TÜSİAD YÜKSEK İSTİŞARE KONSEYİ BAŞKANI TUNCAY ÖZİLHAN: KOOPERATİFLER BİÇİMİNDE ÖRGÜTLENMEMİZ GEREKİYOR
“Tarım hem bugünün, hem de geleceğin sektörü. Gelecek nesillerimiz için tarım sektörünü geleceğe taşımak ile yükümlüyüz. Tarım, dünya genelinde açlığın ve yoksulluğun sonlandırılması, gıda israfının azaltılması, çölleşme ve kuraklıkla mücadele, biyoçeşitliliğin korunması gibi karşı karşıya olduğumuz pek çok küresel sorunun ortak bir noktası olarak da stratejik öneme sahip. 2030'da dünya nüfusunun 8,5 milyara, Türkiye nüfusunun da 90 milyona yaklaşacağı öngörülüyor. Geleceğin nüfusunu beslemek için bugüne oranla daha az çiftçi, yaklaşık yüzde 50 daha fazla tarımsal üretim yapmak zorunda kalacak. Dünyaya yetecek kadar gıdanın sağlanabilmesi için tüm tarım ve gıda sisteminin bir bütün olarak ele alınması gerekiyor. Günümüzde ölçek ekonomisinin geçerli olmadığı hiçbir üretim faaliyeti yok. Arazilerin parçalı yapısı, tarımda verimliliğin önünde çok ciddi bir engel oluşturuyor. Küçük tarım arazileri ve küçük çiftçilikle, ölçek ekonomisinden yararlanmamız, çiftçilerimizi havza ve ürün bazında kooperatifler biçiminde örgütlememiz gerekiyor. Kooperatifler sayesinde küçük üreticiler, traktör, sulama, gübre, pazarlama, satış, eğitim gibi birçok alanda güçlerini birleştirirse, tarım ve hayvancılığımız bugünden çok farklı bir noktaya gelir. Çok iyi çalışan kooperatiflerimiz var. Bu modeli geliştirmemiz ve tüm ülkeye yaymamız gerekiyor. Tarıma, sanayileşme kadar önem vermek, yatırım yapmak durumundayız.
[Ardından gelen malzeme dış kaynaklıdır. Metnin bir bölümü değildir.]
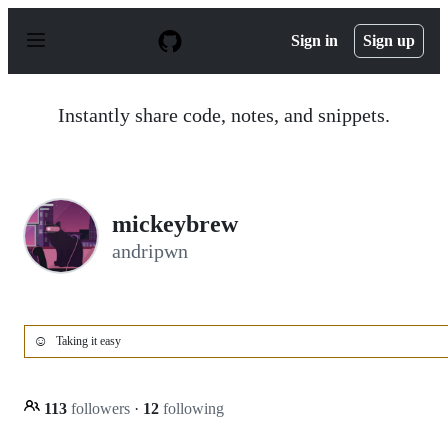
S
k
Sign in
Sign up
i
p
t
o
Instantly share code, notes, and snippets.
c
o
n
t
e
n
mickeybrew
t
andripwn
☺️
Taking it easy
113
followers
·
12
following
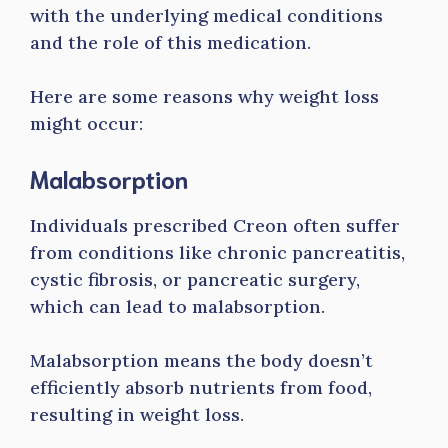
with the underlying medical conditions
and the role of this medication.
Here are some reasons why weight loss
might occur:
Malabsorption
Individuals prescribed Creon often suffer
from conditions like chronic pancreatitis,
cystic fibrosis, or pancreatic surgery,
which can lead to malabsorption.
Malabsorption means the body doesn’t
efficiently absorb nutrients from food,
resulting in weight loss.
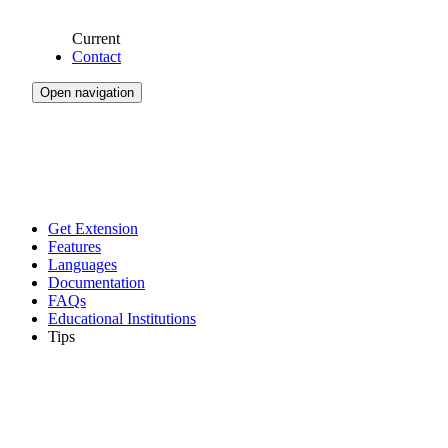
Current
Contact
Open navigation
Get Extension
Features
Languages
Documentation
FAQs
Educational Institutions
Tips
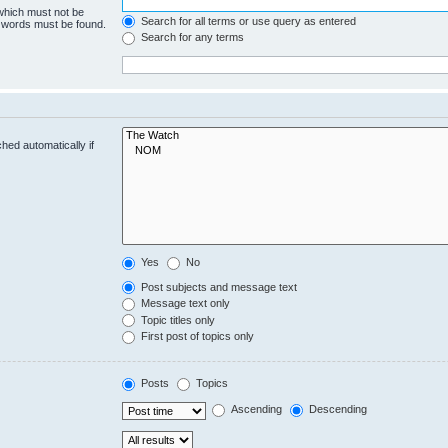
 which must not be
Search for all terms or use query as entered
e words must be found.
Search for any terms
hed automatically if
Yes
No
Post subjects and message text
Message text only
Topic titles only
First post of topics only
Posts
Topics
Ascending
Descending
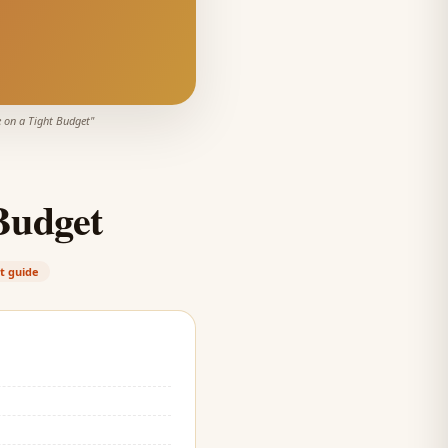
 on a Tight Budget
"
Budget
t guide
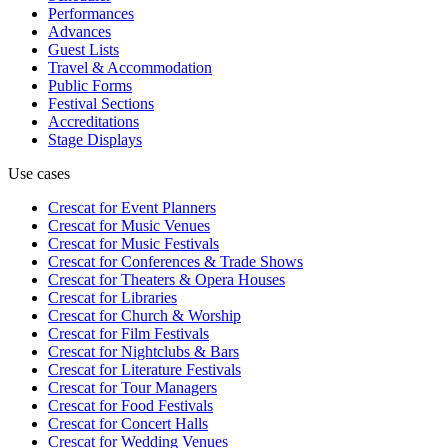
Performances
Advances
Guest Lists
Travel & Accommodation
Public Forms
Festival Sections
Accreditations
Stage Displays
Use cases
Crescat for
Event Planners
Crescat for
Music Venues
Crescat for
Music Festivals
Crescat for
Conferences & Trade Shows
Crescat for
Theaters & Opera Houses
Crescat for
Libraries
Crescat for
Church & Worship
Crescat for
Film Festivals
Crescat for
Nightclubs & Bars
Crescat for
Literature Festivals
Crescat for
Tour Managers
Crescat for
Food Festivals
Crescat for
Concert Halls
Crescat for
Wedding Venues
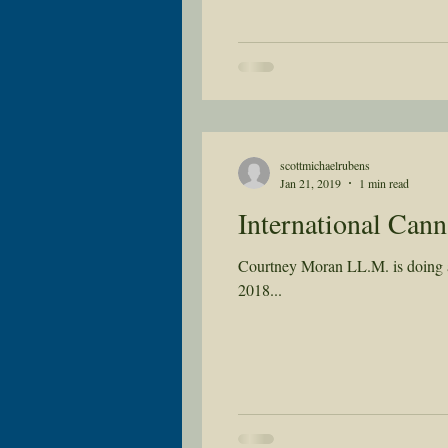
scottmichaelrubens
Jan 21, 2019
1 min read
International Can
Courtney Moran LL.M. is doing a 
2018...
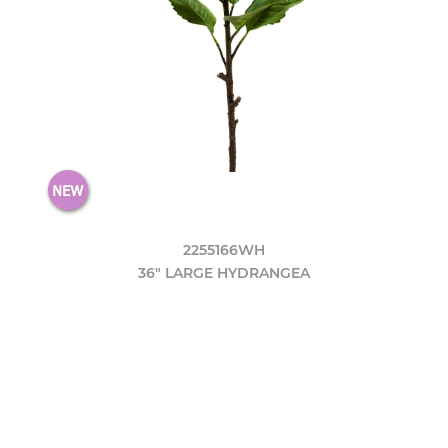
2255166WH
36" LARGE HYDRANGEA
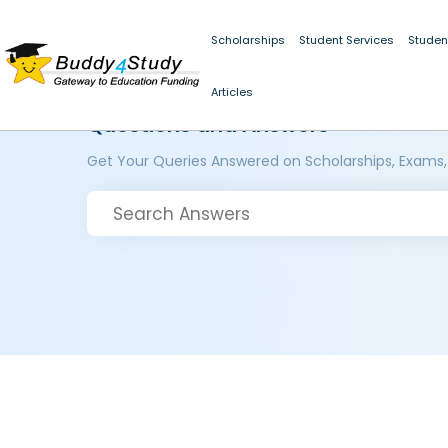
Scholarships
Student Services
Studen
Articles
Questions and Answers
Get Your Queries Answered on Scholarships, Exams,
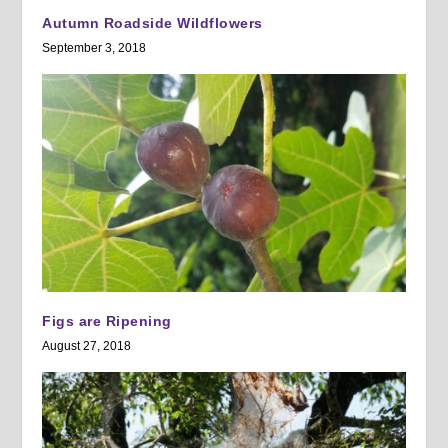
Autumn Roadside Wildflowers
September 3, 2018
Figs are Ripening
August 27, 2018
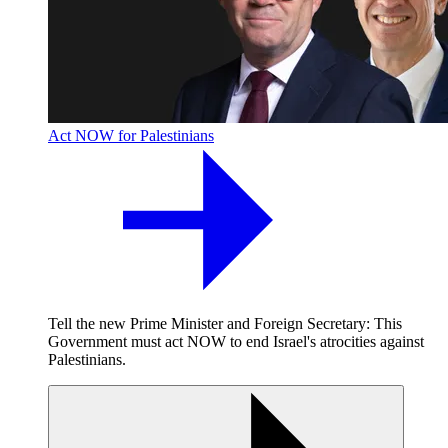
Act NOW for Palestinians
Tell the new Prime Minister and Foreign Secretary: This
Government must act NOW to end Israel's atrocities against
Palestinians.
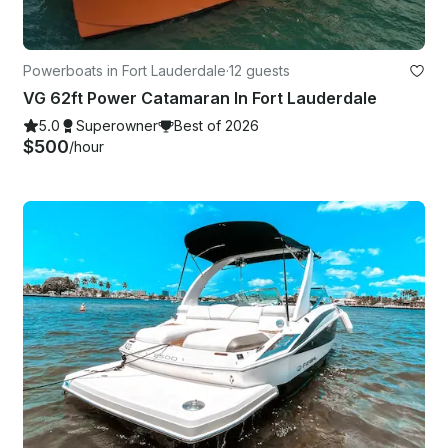
Powerboats in Fort Lauderdale
·
12 guests
VG 62ft Power Catamaran In Fort Lauderdale
5.0
Superowner
Best of 2026
$500
/hour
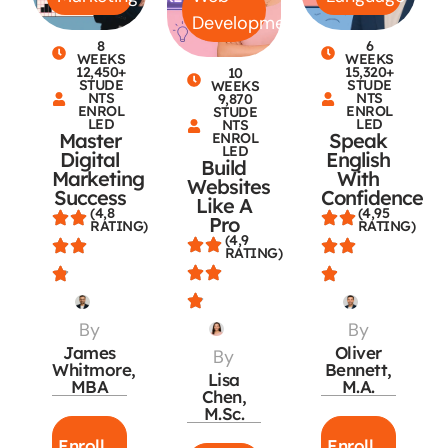
Development
8
6
WEEKS
WEEKS
12,450+
15,320+
10
STUDE
STUDE
WEEKS
NTS
NTS
9,870
ENROL
ENROL
STUDE
LED
LED
NTS
Master
Speak
ENROL
LED
Digital
English
Build
Marketing
With
Websites
Success
Confidence
Like A
(4,8
(4,95
Pro
RATING)
RATING)
(4,9
RATING)
By
By
James
Oliver
By
Whitmore,
Bennett,
Lisa
MBA
M.A.
Chen,
M.Sc.
Enroll
Enroll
Doğru modeller üzerinde çalışmalar yapılır ve doğru teşvik modelleri kurgulanırsa, tarım sektörü ülkemizin geleceğinde çok önemli bir rol oynayacaktır.”
Tarımda güçlü ve zayıf yönler; tehditler ve fırsatlar
GÜÇLÜ YÖNLER - Biyolojik çeşitlilik - Zengin iklim ve coğrafi koşullar - Yeterli miktarda tarım arazisi ve iş gücü - Dünyanın en büyük fındık, kiraz, incir, kayısı, ayva ve nar üreticisi - Dünyada 55 ürünün üretiminde ilk 10 arasında - Tarıma dayalı sanayinin varlığı - Artan yenilenebilir enerji kullanımı - Artmakta olan uluslararası işbirlikleri - Tarım sigorta sisteminin etkin olarak çalışabilmesi
TEHDİTLER - Sürdürülebilir olmayan tarım politikaları - Toprak ve su kaynaklarının kirlenmesi - Tarımsal arazinin terkedilmesi ya da tarım dışı amaçlarla kullanılması - Kırsal kesimde yaşanan nüfus yapısı değişikliği ve tarımsal üretime karşı ilginin azalması - Yüksek taşıma maliyetleri - Uzun vadede düşük tahıl verimi öngören iklim modelleri - Özel sektör veya üniversitelerdeki araştırmacıların önündeki bürokratik engeller - Türkiye’nin AB Ortak Tarım Politikası’nın gerekliliklerine henüz tam hazır olmaması - Küresel gıda krizleri - Tohum, pestisit ve ilgili ürünlerdeki küresel tekeller - Önemli tarım alanlarında kuraklık ve sulama ile ilgili problemler
ZAYIF YÖNLER - Çok sayıda ve sınırlı büyüklükte ekilebilir arazi - Sınırlı tarımsal teknoloji bilgisine sahip ve piyasalara erişimi olmayan çok sayıda küçük üretici - Tarımsal üretimde planlama eksikliği - Etkin olmayan üretici örgütleri ve birlikleri - Düşük seviyeli akademi-endüstri-kamu işbirliği - Yetersiz Ar-Ge ve teknoloji kullanımı - Yetersiz sermaye ve finansmana erişim zorlukları - Çok sayıda aracı içeren piyasa yapılanması - Dünyadaki toplam tarımsal ihracatın yüzde biri - Tarımsal üretim ve pazarlama konusunda yetersiz eğitim - Bazı girdilerde ithalata bağımlılık - Tarımsal veri eksikliği - Orantısız kota uygulamaları - Serbest Ticaret Anlaşmaları (STA)’nın pazarda adil rekabeti bozması
FIRSATLAR - Yeni ulusal tarım politikaları - Arazı bütünleştirilmesi - Yeni destek modellerine geçişin başlaması - Sulama yapılan tarım arazisi miktarında artış - Bölgesel kalkınma politikaları - Bilgi ve iletişim ve lojistik gibi sektörlerdeki teknolojik gelişmeler - Türkiye’deki ulaştırma altyapısının gelişmesi - Tarım sektöründe çalışmaya motive edilebilirlerse, genç nüfus potansiyeli - Teknoloji, finans ve imalat sektörlerinin tarıma olan ilgilerinin artması - İzlenebilirlikte ve tüketici farkındalığında artış - Helal gıda konusunda yüksek potansiyel.